Longo admitted that, indeed, he had an idea. He knew that the owner of The Harrisburger was closing his hamburger stand in the Broad Street Market, and he wanted to do something with the space. Cheesesteaks seemed like a natural choice.

Just a few months later, The Cheesesteak Guy opened in the back of the market’s stone building. Since July, co-owners Longo, a former manager at Zeroday Brewing Co., and Little, a Florida transplant, have been filling a niche by churning out the legendary sandwich to market patrons and passersby alike. They average about 100 cheesesteaks a day on market days.

Perhaps this quick success should come as no surprise, as Pennsylvania is practically synonymous with the word, “cheesesteak.”

According to Philadelphia’s official tourist site, the sandwich was invented in the 1930s by hot dog vendor Pat Olivieri in South Philadelphia. Olivieri was grilling beef from the butcher and placed it on an Italian roll. A passing cab driver caught a whiff and asked for the “steak sandwich.”

The rest, as they say, is history.

Longo’s personal history also indicates that he made the right choice to enter the cheesesteak biz.

His aunt, Stephanie Stence, owns Premier Caterers in Camp Hill. His uncle, Donny Brown, owns Black ‘n Bleu in Mechanicsburg and formerly owned the Firehouse Restaurant in downtown Harrisburg.

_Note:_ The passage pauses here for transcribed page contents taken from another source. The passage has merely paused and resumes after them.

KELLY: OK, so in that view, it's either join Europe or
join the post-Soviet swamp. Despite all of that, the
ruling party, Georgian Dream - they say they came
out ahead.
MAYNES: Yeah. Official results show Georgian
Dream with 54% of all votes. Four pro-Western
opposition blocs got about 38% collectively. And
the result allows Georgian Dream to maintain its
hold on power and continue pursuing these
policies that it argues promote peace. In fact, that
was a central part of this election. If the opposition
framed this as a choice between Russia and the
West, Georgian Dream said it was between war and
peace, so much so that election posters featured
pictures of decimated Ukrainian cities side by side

Longo and Little took advantage of the family’s institutional knowledge. They went to his aunt for advice before starting the business. They also credit Broad Street Market Manager Beth Taylor for supporting them as they worked through the process of getting up and running.

Since Longo had also worked at Zeroday’s Outpost in the market, just a few feet from the new stand, he was intimately familiar with the location and its potential.

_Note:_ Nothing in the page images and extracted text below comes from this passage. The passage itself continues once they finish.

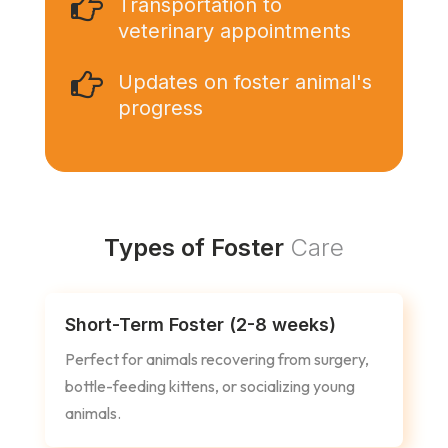

Transportation to
veterinary appointments

Updates on foster animal's
progress
Types of Foster
Care
Short-Term Foster (2-8 weeks)
Perfect for animals recovering from surgery,
bottle-feeding kittens, or socializing young
animals.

“I was eager to make cheesesteaks that are authentic, without cutting corners,” he said.

The only corners that Longo and Little cut are the ones on the ends of the rolls they use for sandwiches, which makes them the perfect size. The owners tried out quite a few breads and dimensions before settling on Glassboro, N.J.-based Liscio’s Bakery, whose slogan is, fittingly, “It Starts with the Bread.” Liscio’s is a cheesesteak fan favorite. So, Longo and Little have the bread delivered to their house between 4 a.m. and 5 a.m. weekly.

“We had a visitor from south Jersey come to the stand one day, and she gave me her name and number and said, ‘If you ever have rolls left over at the end of the day, can I buy them from you?’” Little said.

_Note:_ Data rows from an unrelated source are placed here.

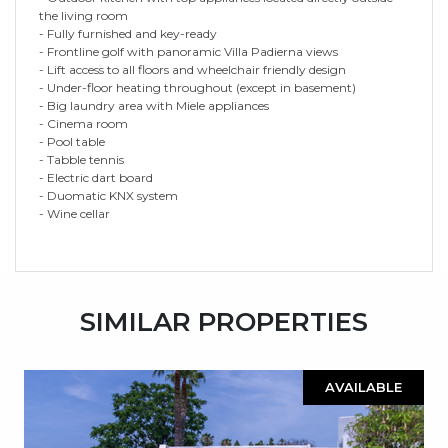
the living room
- Fully furnished and key-ready
- Frontline golf with panoramic Villa Padierna views
- Lift access to all floors and wheelchair friendly design
- Under-floor heating throughout (except in basement)
- Big laundry area with Miele appliances
- Cinema room
- Pool table
- Tabble tennis
- Electric dart board
- Duomatic KNX system
- Wine cellar
SIMILAR PROPERTIES
AVAILABLE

But there has been nothing to spare, not even the cut corners. Longo and Little donate those to fellow Broad Street vendors Raising the Bar bakery, which uses them for their bread pudding, and to Hummer’s Meats, which puts them in their meatloaf.

Beyond the bread, Longo and Little emphasize the freshness of all the ingredients they use in their sandwiches.

They get to their stand at 6:45 a.m. every workday to hand-slice all of the ingredients, including mushrooms, onions and peppers. The shaved, choice ribeye is purchased from Warrington Farms in Dillsburg and broken down by hand. Their cheesesteaks also feature the ever-famous Cheez Whiz. But, to give it a creamier consistency, they add some sour cream. If patrons prefer another option, The Cheesesteak Guy also offers provolone, American, cheddar and pepper jack cheeses.

For those craving something other than a cheesesteak, Longo and Little make hamburgers with meat from Hummer’s. It’s another popular choice, as they sell about 25 burgers a day. They also serve breakfast sandwiches, grilled cheeses and BLTs.

“Midtown sucks you in,” said Longo, reflecting on the jump to start and own a business in the popular, historic Harrisburg neighborhood. “You see the same people, and it’s great. It’s the only place we like to hang out.”

Then Little added: “It feels good to be your own boss.”